### Problem to work on
Print every entry again exactly, with no pictures.

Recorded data
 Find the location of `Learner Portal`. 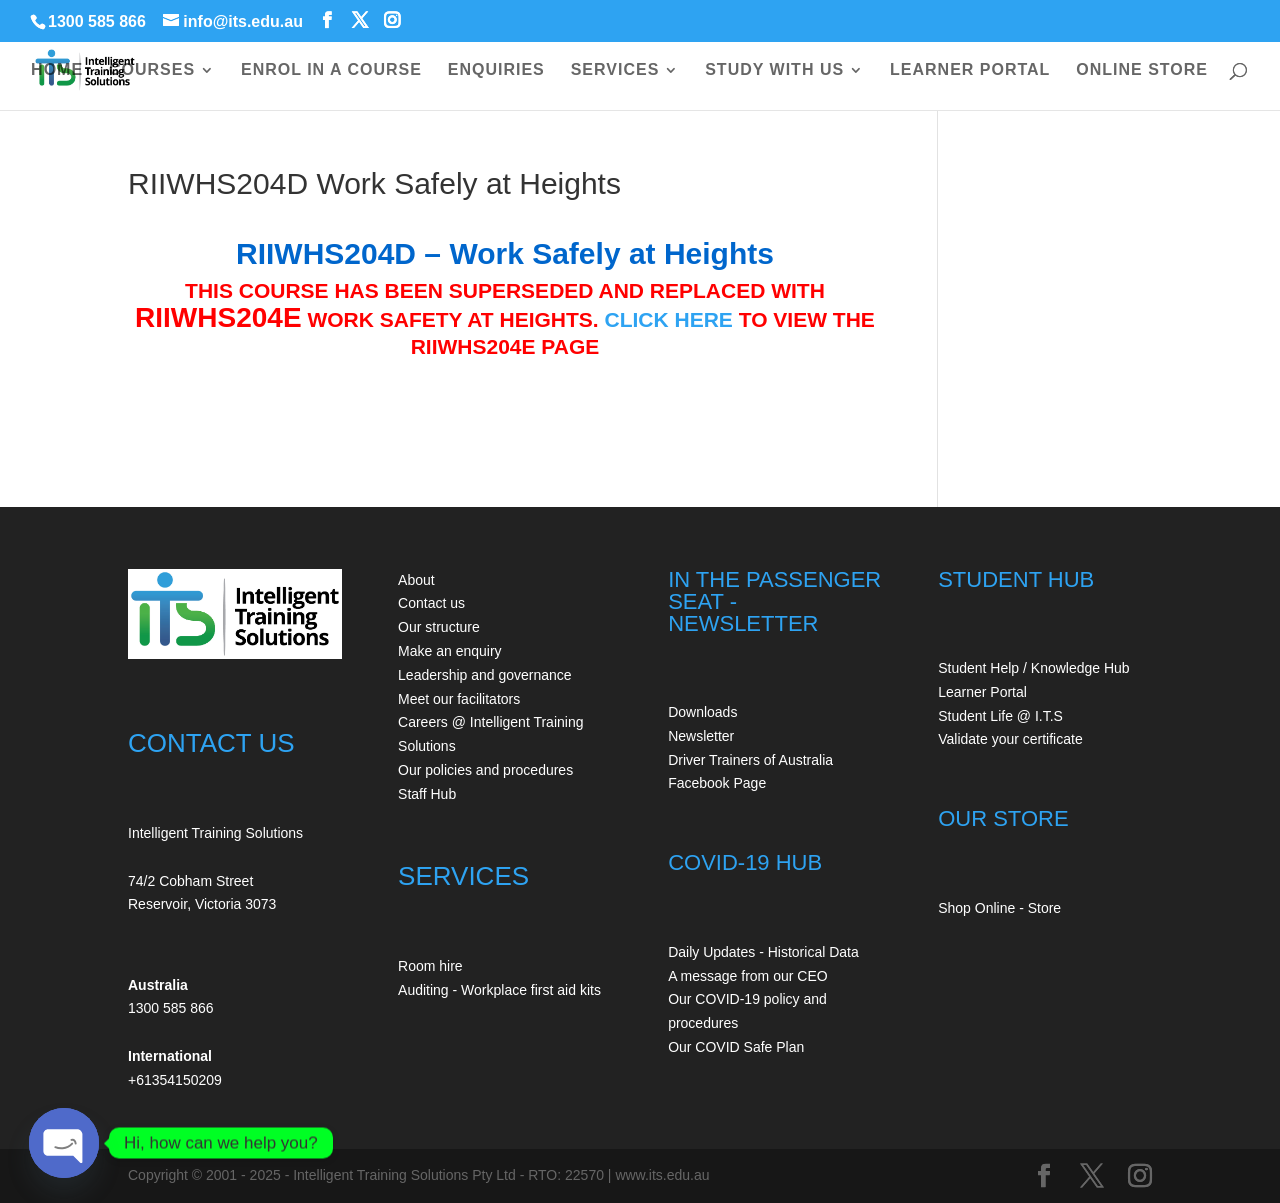

Learner Portal is located at coordinates (982, 692).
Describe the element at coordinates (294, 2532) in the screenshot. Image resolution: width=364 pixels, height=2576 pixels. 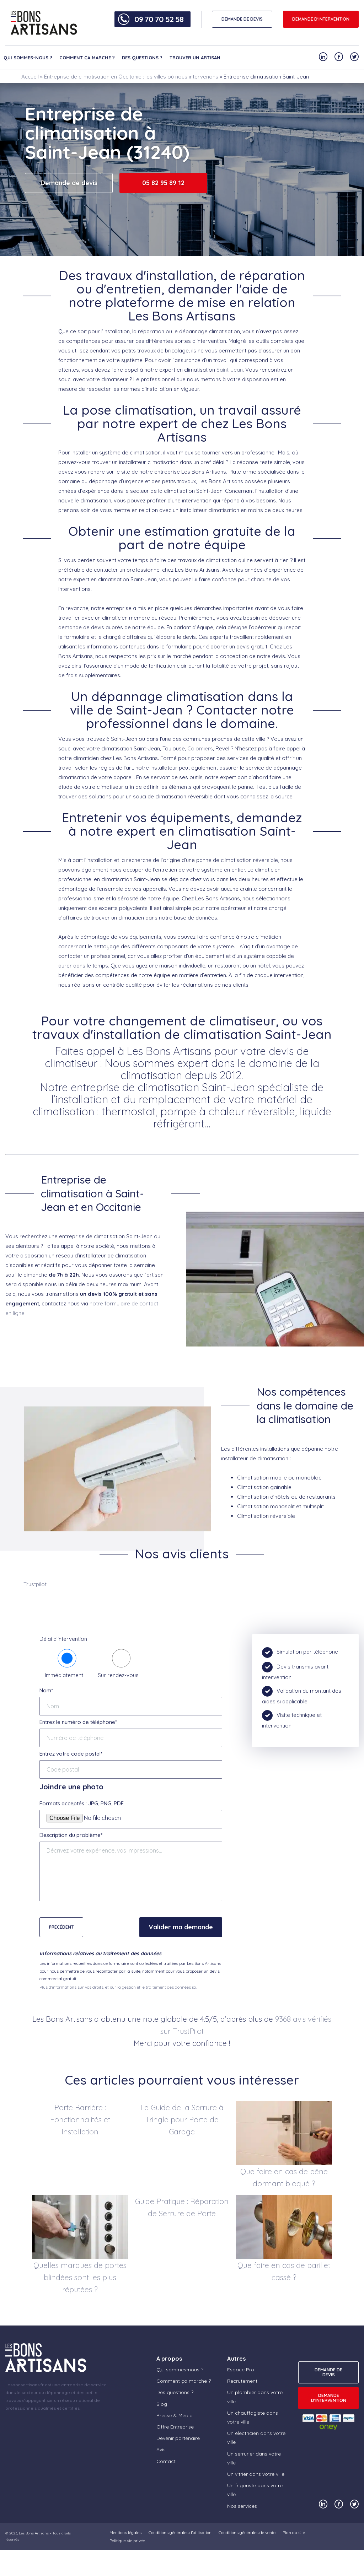
I see `Plan du site` at that location.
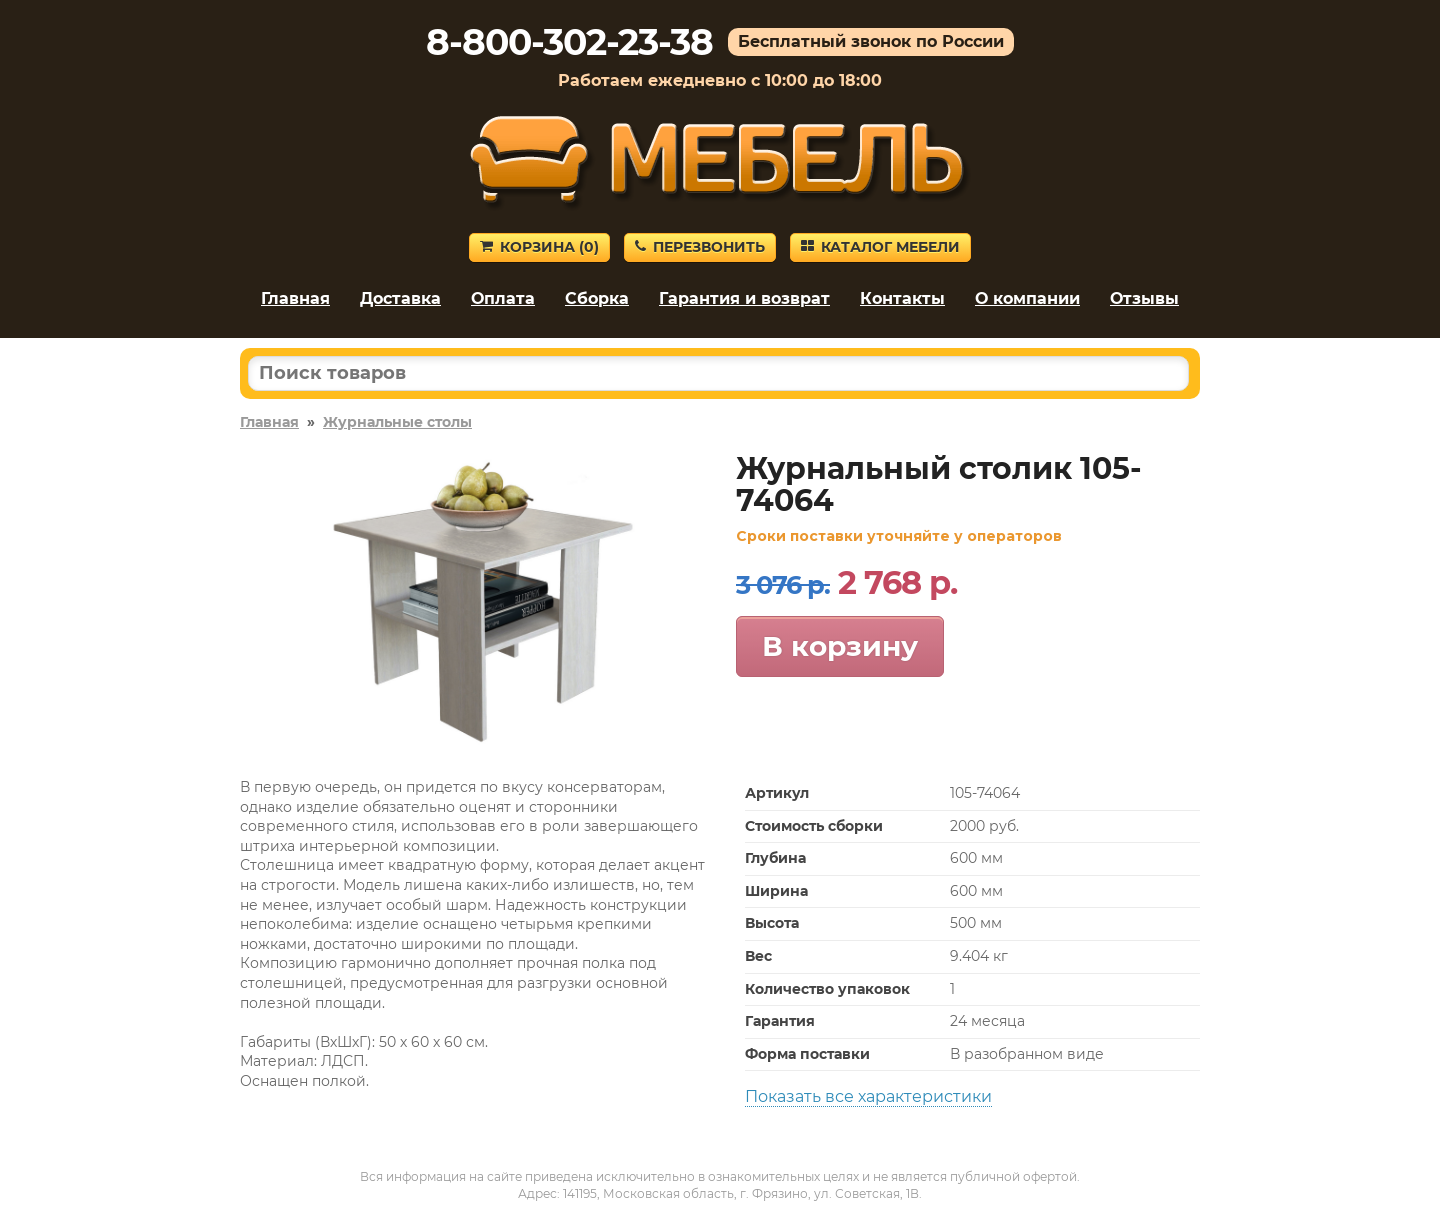 This screenshot has height=1222, width=1440. Describe the element at coordinates (400, 298) in the screenshot. I see `Доставка` at that location.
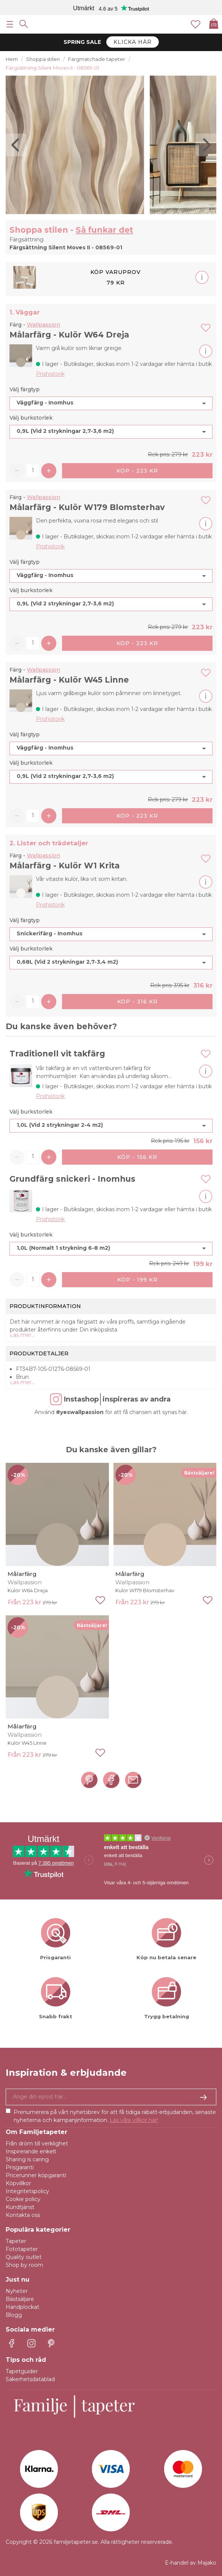  Describe the element at coordinates (20, 2207) in the screenshot. I see `Kundtjänst` at that location.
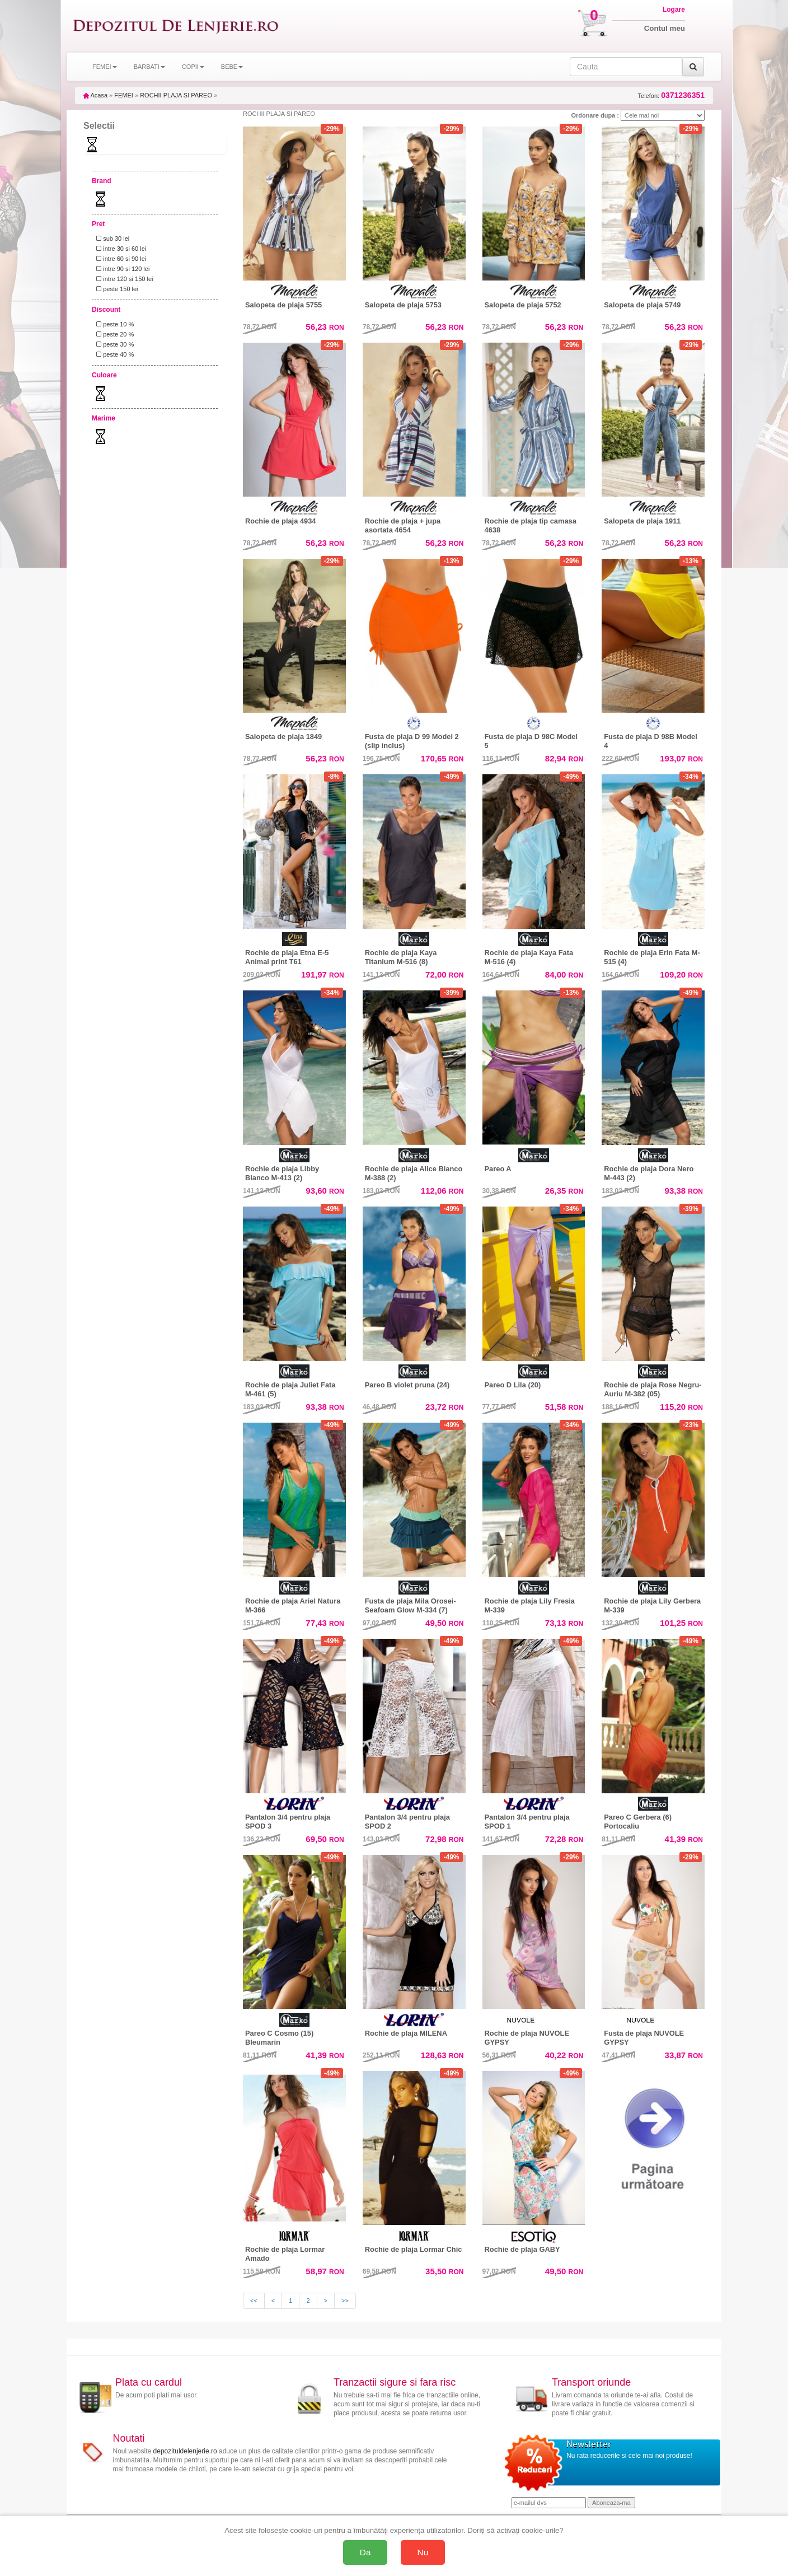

### Output below
 Find the location of `Learner Portal`. 

Learner Portal is located at coordinates (982, 692).
Describe the element at coordinates (294, 2532) in the screenshot. Image resolution: width=364 pixels, height=2576 pixels. 
I see `Plan du site` at that location.
 This screenshot has height=1222, width=1440. Describe the element at coordinates (400, 298) in the screenshot. I see `Доставка` at that location.
  Describe the element at coordinates (20, 2207) in the screenshot. I see `Kundtjänst` at that location.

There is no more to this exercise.